After PM’s criticism of protesters, Sara Netanyahu asks Reform leader to condemn attacks on her family
Jacob Magid is The Times of Israel's US bureau chief
Prime Minister Benjamin Netanyahu’s wife Sara engaged in a heated exchange with Union for Reform Judaism President Rabbi Rick Jacobs during the premier’s meeting with US Jewish community leaders earlier today in New York.
Jacobs tells The Times of Israel that during the Q&A portion of the meeting, he raised how rabbis at just about all Reform synagogues across the US gave sermons during the High Holidays in which they expressed how much they love Israel but also how distraught they are by their belief that its democratic pillars are under threat due to the government’s effort to overhaul the judiciary.

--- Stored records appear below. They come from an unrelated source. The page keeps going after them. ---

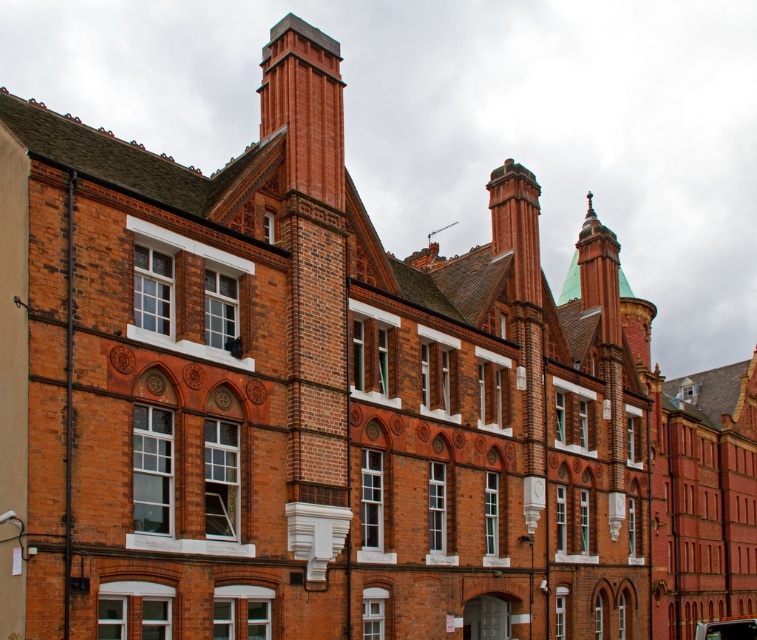 Question: Which object is positioned closest to the shiny black car at bottom right?

Choices:
 (A) brick chimney at upper center
 (B) red brick chimney at upper center

Answer: (B)

Question: Is brick chimney at upper center to the left of shiny black car at bottom right from the viewer's perspective?

Choices:
 (A) yes
 (B) no

Answer: (A)

Question: Estimate the real-world distances between objects in this image. Which object is farther from the red brick chimney at upper center?

Choices:
 (A) shiny black car at bottom right
 (B) brick chimney at upper center

Answer: (A)

Question: Which point is closer to the camera taking this photo?

Choices:
 (A) (715, 621)
 (B) (528, 170)

Answer: (B)

Question: Is brick chimney at upper center positioned at the back of red brick chimney at upper center?

Choices:
 (A) no
 (B) yes

Answer: (A)

Question: Can you confirm if red brick chimney at upper center is thinner than shiny black car at bottom right?

Choices:
 (A) yes
 (B) no

Answer: (A) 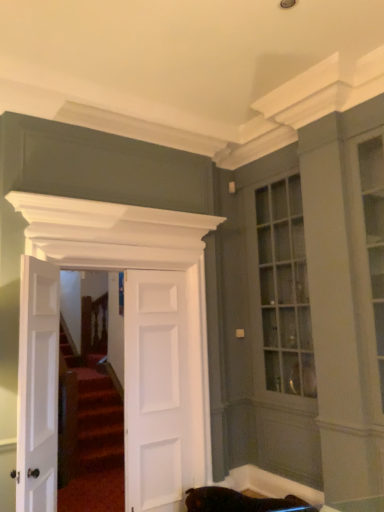 Question: From the image's perspective, is white matte door at left, the 3th door when ordered from right to left, positioned above or below white matte door at center, the 2th door positioned from the right?

Choices:
 (A) below
 (B) above

Answer: (B)

Question: Would you say white matte door at left, the 3th door when ordered from right to left, is inside or outside white matte door at center, which is counted as the 2th door, starting from the left?

Choices:
 (A) outside
 (B) inside

Answer: (A)

Question: Which is nearer to the white matte door at left, marked as the first door in a left-to-right arrangement?

Choices:
 (A) white matte door at center, arranged as the first door when viewed from the right
 (B) white matte door at center, the 2th door positioned from the right

Answer: (B)

Question: Considering the real-world distances, which object is farthest from the white matte door at center, the 2th door positioned from the right?

Choices:
 (A) white matte door at left, the 3th door when ordered from right to left
 (B) white matte door at center, arranged as the first door when viewed from the right

Answer: (A) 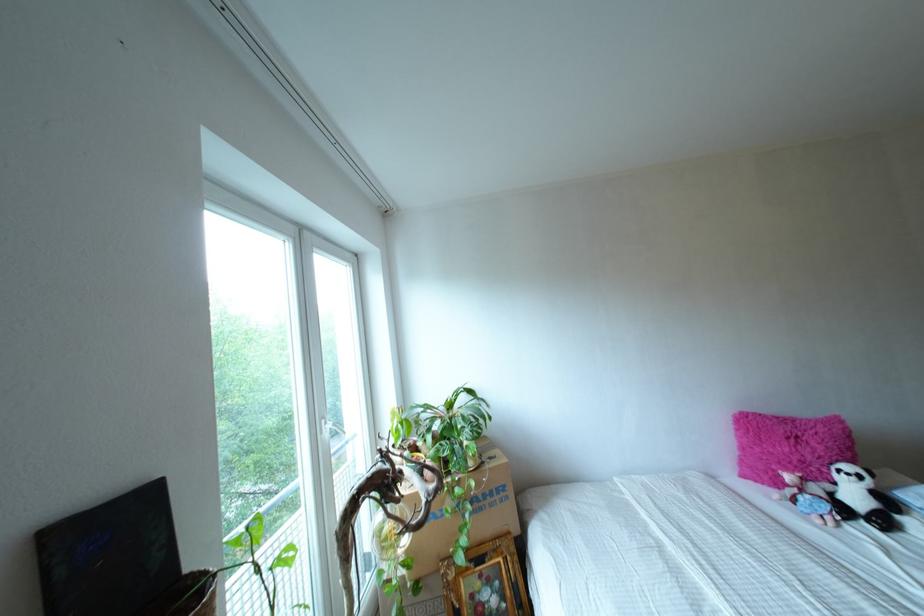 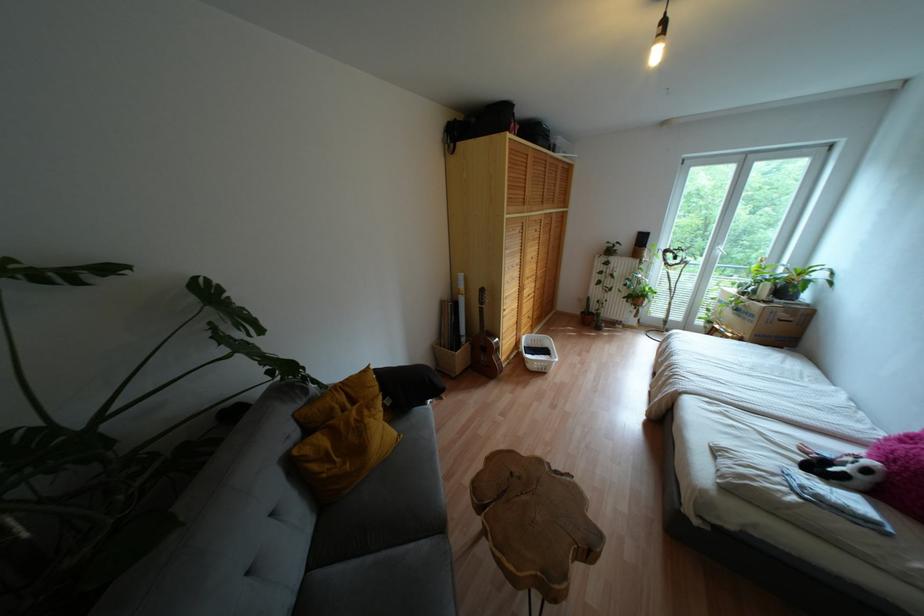 Find the pixel in the second image that matches the point at 480,508 in the first image.

(737, 315) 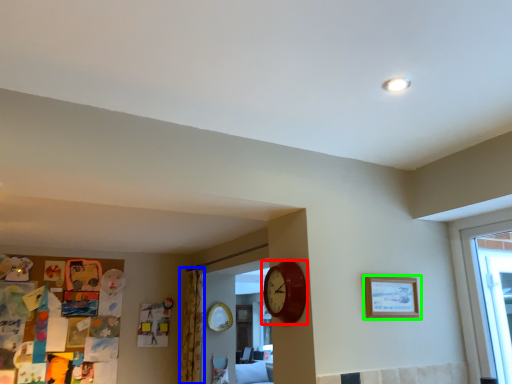 Question: Based on their relative distances, which object is farther from wall clock (highlighted by a red box)? Choose from curtain (highlighted by a blue box) and picture frame (highlighted by a green box).

Choices:
 (A) curtain
 (B) picture frame

Answer: (A) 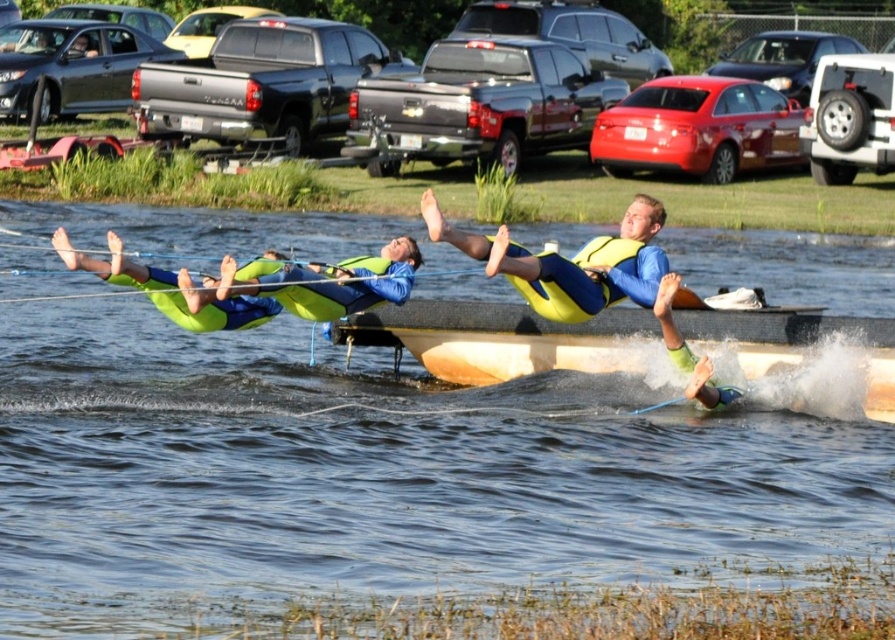 You are a safety inspector checking the safety distance between the wooden boat at center and the yellow life vest at center. The safety regulation requires at least 2 meters between them. Is the current distance compliant?

The wooden boat at center is 2.27 meters from the yellow life vest at center, which exceeds the required 2 meters, so it is compliant.

You are standing at the point marked by the coordinates point (x=500, y=339). What object are you standing on?

You are standing on the wooden boat at center, as the coordinates point (x=500, y=339) marks this location.

You are a photographer trying to capture a photo of the clear water at center and the yellow life vest at center. Based on their positions, which object appears closer to the camera?

The clear water at center is much taller than the yellow life vest at center, which indicates it is closer to the camera. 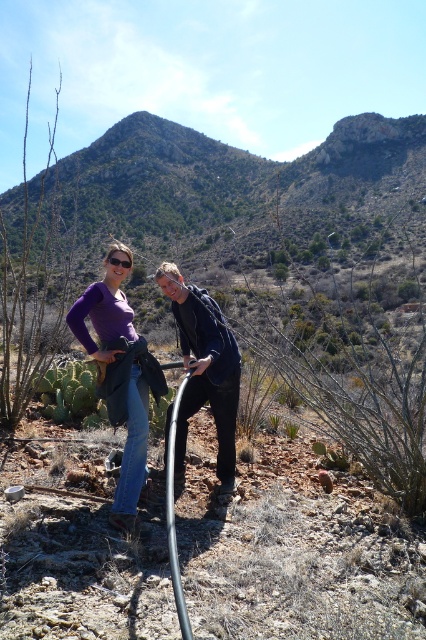 Between black matte jacket at center and matte purple shirt at center, which one has less height?

With less height is black matte jacket at center.

Which is more to the left, black matte jacket at center or matte purple shirt at center?

From the viewer's perspective, matte purple shirt at center appears more on the left side.

Does point (207, 358) lie in front of point (132, 452)?

No, (207, 358) is behind (132, 452).

This screenshot has height=640, width=426. What are the coordinates of `black matte jacket at center` in the screenshot? It's located at [x=204, y=369]. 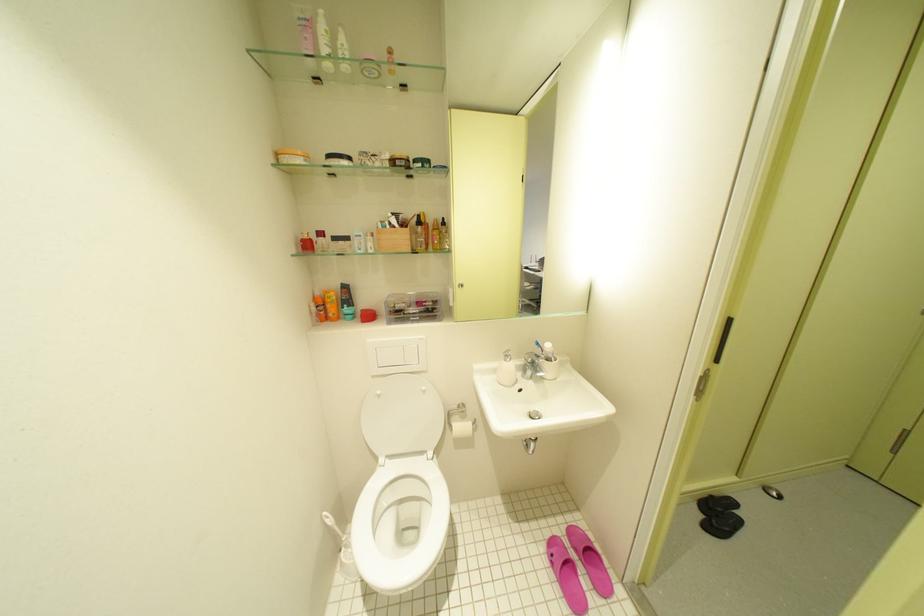 Locate an element on the screen. The height and width of the screenshot is (616, 924). black cosmetic tube is located at coordinates (346, 296). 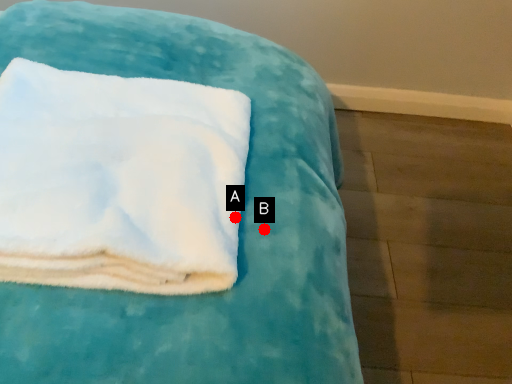 Question: Two points are circled on the image, labeled by A and B beside each circle. Among these points, which one is farthest from the camera?

Choices:
 (A) A is further
 (B) B is further

Answer: (B) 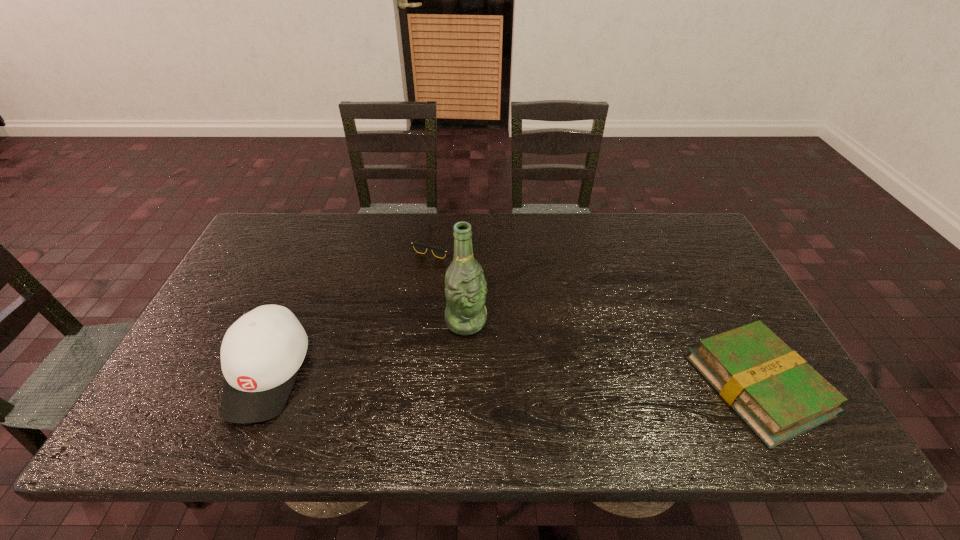 You are a GUI agent. You are given a task and a screenshot of the screen. Output one action in this format:
    pyautogui.click(x=<x>, y=<y>)
    Task: Click on the object that is at the near right corner
    The image size is (960, 540).
    Given the screenshot: What is the action you would take?
    pyautogui.click(x=774, y=390)

In the image, there is a desktop. Identify the location of vacant space at the far edge. (372, 242).

Locate an element on the screen. This screenshot has width=960, height=540. vacant area at the near edge of the desktop is located at coordinates (305, 383).

The image size is (960, 540). In the image, there is a desktop. In order to click on free space at the left edge in this screenshot , I will do `click(269, 281)`.

You are a GUI agent. You are given a task and a screenshot of the screen. Output one action in this format:
    pyautogui.click(x=<x>, y=<y>)
    Task: Click on the free space at the far left corner
    The width and height of the screenshot is (960, 540).
    Given the screenshot: What is the action you would take?
    pyautogui.click(x=269, y=214)

Locate an element on the screen. Image resolution: width=960 pixels, height=540 pixels. free space between the beer bottle and the book is located at coordinates (612, 353).

Image resolution: width=960 pixels, height=540 pixels. In order to click on vacant area that lies between the rightmost object and the tallest object in this screenshot , I will do `click(612, 353)`.

The height and width of the screenshot is (540, 960). In order to click on free space between the shortest object and the baseball cap in this screenshot , I will do `click(352, 308)`.

This screenshot has height=540, width=960. What are the coordinates of `free spot between the leftmost object and the tallest object` in the screenshot? It's located at [x=367, y=347].

Locate an element on the screen. The height and width of the screenshot is (540, 960). vacant space in between the farthest object and the book is located at coordinates (598, 314).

“We feel very concerned about those who might become more vulnerable such as women, the LGBTQ community, non-Orthodox Jews, Palestinian citizens of Israel,” Jacobs says he told Netanyahu, explaining that those minorities are less safe when democracies are weakened.
Jacobs says he went on to hail Netanyahu’s effort to reach a normalization agreement with Saudi Arabia but asked him if he could also comment on the internal Jewish divisions because “we’re coming apart at the seams.”
Netanyahu gave a lengthy response about what his government was trying to accomplish with the judicial overhaul, insisting that he was seeking as broad a consensus as possible for the revamp, even though he has the votes to pass them unilaterally.
Jacobs says he asked a follow-up question in which he recalled how Netanyahu has accused the anti-overhaul protest movement of being violent and aggressive “when the protests have been largely peaceful” and have featured speakers who speak about their love for Israel and their commitment to Israeli democracy.
The Reform leader asked Netanyahu whether he wanted to say something to those protesters ahead of Yom Kippur.
Upon hearing the question, Sara Netanyahu interjected and asked if she could ask Jacobs a question as well. The premier’s wife went on to speak emotionally about how she, her family and senior members of the government have been threatened with physical violence in recent months amid the judicial overhaul protests. Sara Netanyahu asked Jacobs whether he would condemn such actions.
“Absolutely,” Jacobs says he responded while clarifying that what Sara Netanyahu described has not been the dominant narrative that he’s heard and recalled how the prime minister accused the anti-overhaul protesters have aligning with Iran and the PLO against the government.
Jacobs clarifies that he was grateful to have been included in the meeting along with several other progressive Jewish community leaders and appreciated that Netanyahu opened the floor to Q&A and took the time to answer everyone’s questions.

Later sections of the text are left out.